Repository overview

The usual pipeline setup runs the scripts in the following order:

  • scraper/retrieve_importer.py: Retrieve the Java-based importer application that is used to efficiently import the scraped data into the database.

  • scraper/retrieve_update_trackers.py: Retrieve update tracker files from a database that is already filled up to a certain period in time, such that the scraper can continue from the indicated checkpoints.

  • scraper/retrieve_dropins.py: Retrieve dropin files that may be provided for archived projects, containing already-scraped export data.

  • scraper/project_sources.py: Retrieve source data from project definitions in Quality-time, which is then used for later gathering purposes.

  • scraper/jira_to_json.py: Retrieve issue changes and metadata from a Jira instance.

  • scraper/environment_sources.py: Retrieve additional source data from known version control systems, based on the group/namespace/collection in which the already-known repositories live.

  • scraper/git_to_json.py: Retrieve version information from version control systems (Git or Subversion), possibly including auxiliary information such as GitLab or GitHub project data (such as commit comments and merge requests) and Azure DevOps/VSTS/TFS work item data (also sprints and team members).

  • scraper/metric_options_to_json.py: Retrieve changes to metric targets from a changelog of the project definitions as well as the default metric targets.

  • scraper/history_to_json.py: Retrieve the history of measurement values for metrics that are collected in the project, or only output a reference to it.

  • scraper/jenkins_to_json.py: Retrieve usage statistics from a Jenkins instance.

These scripts are already streamlined in the scraper/jenkins.sh script suitable for a Jenkins job, as well as in a number of Docker scripts explained in the Docker section. Depending on the environment, the selected scripts to run or the files to produce for an importer, some scripts may be skipped through these scripts.

Additionally, scraper/topdesk_to_json.py can be manually run to retrieve reservation data related to projects from a CSV dump (see the Topdesk section), and scraper/seats_to_json.py can be manually run to retrieve seat counts for projects from a spreadsheet (see the Seats section).

There are also a few tools for inspecting data or setting up sources:

  • maintenance/import_bigboat_status.py: Import line-delimited JSON status information dumps into a database.

  • maintenance/init_gitlab.py: Set up repositories for filtered or archived source code.

  • maintenance/retrieve_salts.py: Retrieve project salts from the database.

  • maintenance/update_jira_mails.py: Update email addresses in legacy dropin developer data from Jira.

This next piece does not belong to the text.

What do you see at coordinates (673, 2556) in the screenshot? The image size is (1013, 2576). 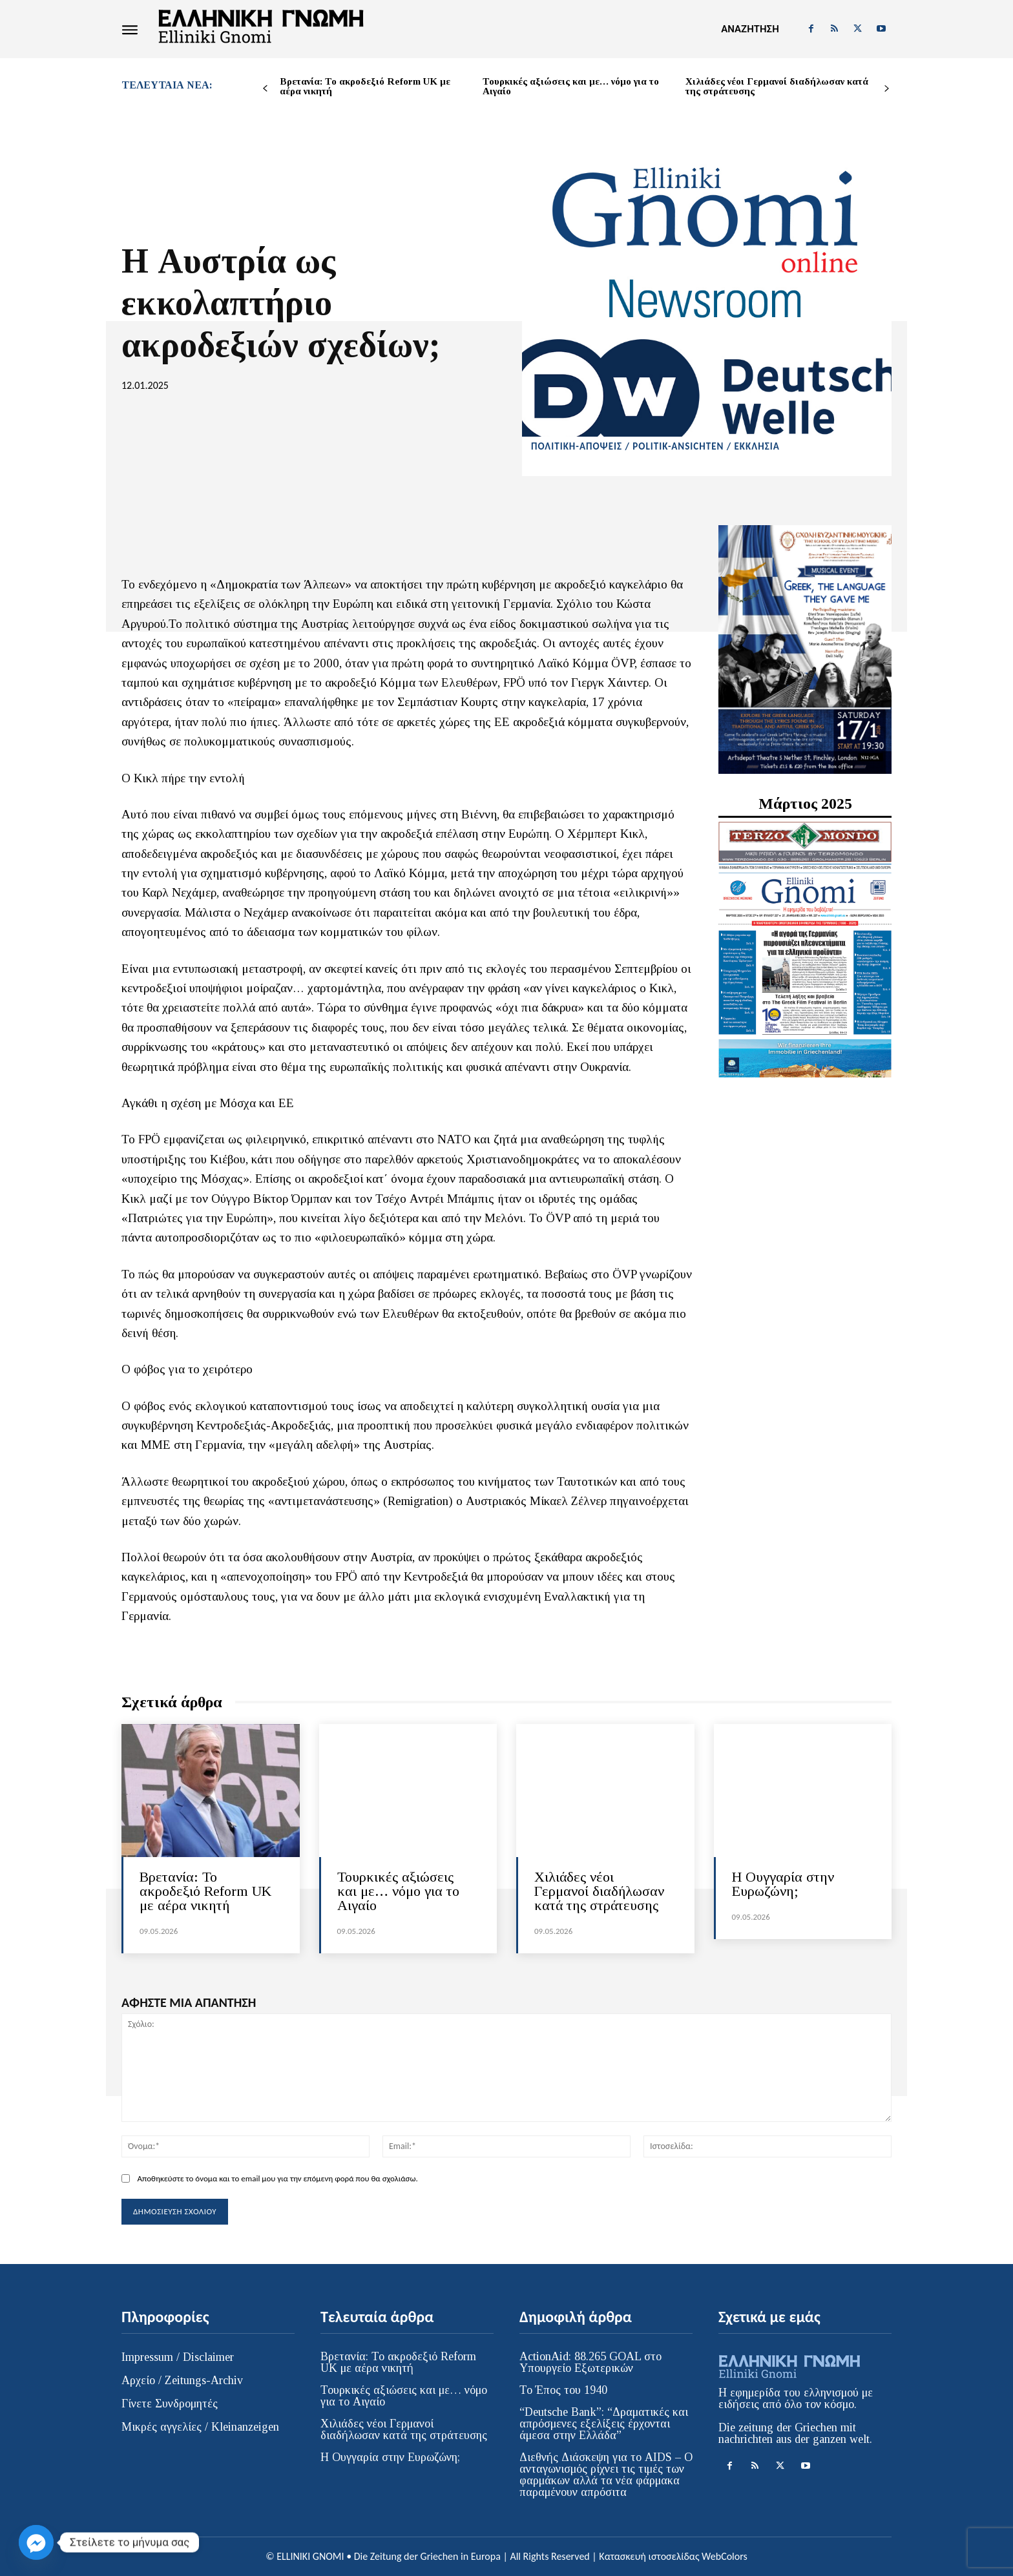 I see `Κατασκευή ιστοσελίδας WebColors` at bounding box center [673, 2556].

  • maintenance/filter-sourcecode.sh: Retrieve and filter source code repositories of a project so that it is unintelligible but can still be used for code size metrics.

All of these scripts and tools make use of the gatherer library, contained within this repository, which supplies abstracted and standardized access to data sources as well as data storage.

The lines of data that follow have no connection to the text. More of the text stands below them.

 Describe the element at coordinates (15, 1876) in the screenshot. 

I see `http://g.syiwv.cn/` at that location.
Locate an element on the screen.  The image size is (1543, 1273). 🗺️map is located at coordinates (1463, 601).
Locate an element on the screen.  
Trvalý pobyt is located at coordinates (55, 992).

This repository also contains agent-only tools, including Shell-based Docker initialization scripts:

  • scraper/agent/init.sh: Entry point which sets up periodic scraping, permissions and the server.

  • scraper/agent/start.sh: Prepare the environment for running scripts.

  • scraper/agent/run.sh: Start a custom pipeline which collects data from the version control systems, exporting it to the controller server.

Aside from the normal data gathering pipeline, an agent additionally uses the following scripts to retrieve data or publish status:

  • scraper/bigboat_to_json.py: Request the status of a BigBoat dashboard and publish this data to the controller server via its API.

  • scraper/generate_key.py: Generate a public-private key pair and distribute the public part to supporting sources (version control systems) and the controller server, for registration purposes.

  • scraper/preflight.py: Perform status checks, including integrity of secrets and the controller server, before collecting and exporting data.

  • scraper/export_files.py: Upload exported data and update trackers via SSH to the controller server and the API for a status indication.

  • scraper/agent/scraper.py: Web API server providing scraper status information and immediate job scheduling. For more details, see the documentation on the scraper web API.

Finally, the repository contains a controller API and its backend daemons, and a deployment interface:

  • controller/auth/: API endpoints of the controller, at which agents can register themselves, publish health status and logs, or indicate that they have exported their scraped data. For more details on these endpoints, see the documentation on the controller API.

  • controller/controller_daemon.py: Internal daemon for handling agent user creation and permissions of the agent files.

  • controller/gatherer_daemon.py: Internal daemon for providing update trackers and project salts for use by the agent.

  • controller/exporter_daemon.py and controller/export.sh: Internal daemon for handling agent’s collected data to import into the database.

Other files in the repository are mostly used for build process and validation of, e.g., code style and output file formats (the schema/ directory). These are described in the data schemas documentation.